We also saw that in polymicrobial biofilms, P. aeruginosa PAET1 protects C. albicans from CAS treatment, regardless of the arrival time of colonizers (Fig. 5c). Combined antibiotic and antifungal treatment MER + CAS did not alter this effect (Fig. 5d), but the inclusion of NAC did (Fig. 5e), suggesting involvement of P. aeruginosa PAET1 ECM rather than bacterial activity (Supplementary Fig. 3). More studies need to confirm these findings, but susceptibility changes derived from polymicrobial interactions are frequently associated with the extended protection of one species’ ECM for another 48–50.
Nevertheless, as the history of colonization events can be patient-specific, treatments not affected by priority effects should be preferred in the management of polymicrobial biofilms. For these reasons, we reaffirm the inclusion of N-acetylcysteine as an exciting option in the treatment of C. albicans and P. aeruginosa co-infections, as previously reported 32. We believe that the inclusion of biofilm disrupting agents could help elucidate whether antifungals are required to eradicate interkingdom biofilms. Our study showed that MER + CAS combination did not significantly improve the reduction of both microorganisms in any polymicrobial condition compared to MER treatment alone (Fig. 5b vs Fig. 5d). However, the comparison of MER treatment with NAC + MER and MER + CAS + NAC resulted in an increased reduction of at least 1 Log10 of CFUs per mL of P. aeruginosa, and C. albicans and P. aeruginosa, respectively, in all polymicrobial conditions (Fig. 5b vs Fig. 5e and Supplementary Fig. 2b). Whether the reduction in C. albicans biomass has clinical relevance in disease outcomes remains a question that needs to be answered.

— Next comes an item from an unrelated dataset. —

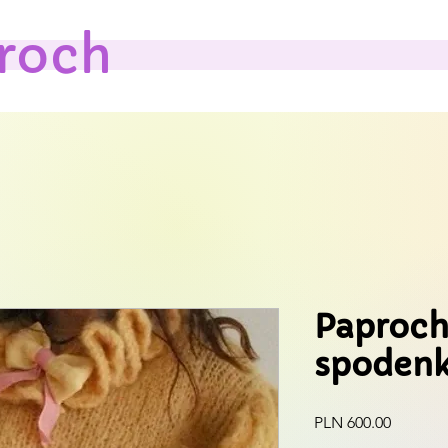
roch
Paproc
spodenk
Price
PLN 600.00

Our study confirms that priority effects modify community structure and function 51,52, making it necessary to consider them in modeling in vitro systems. We recognize that the protocol used to assess biofilm virulence can be tested to extend the duration of biofilm growth and to evaluate the treatment effectiveness. But it allowed us to identify that sequential colonization favors microbial interactions that enhance virulence against alveolar epithelial cells, being more marked in the 1Ca2Pa condition. Contrary, the successive addition of species abolishes the protective effect of C. albicans to P. aeruginosa against MER. Finally, N-acetylcysteine could enhance the treatment efficacy of C. albicans and P. aeruginosa interkingdom infections, independently of the priority effects.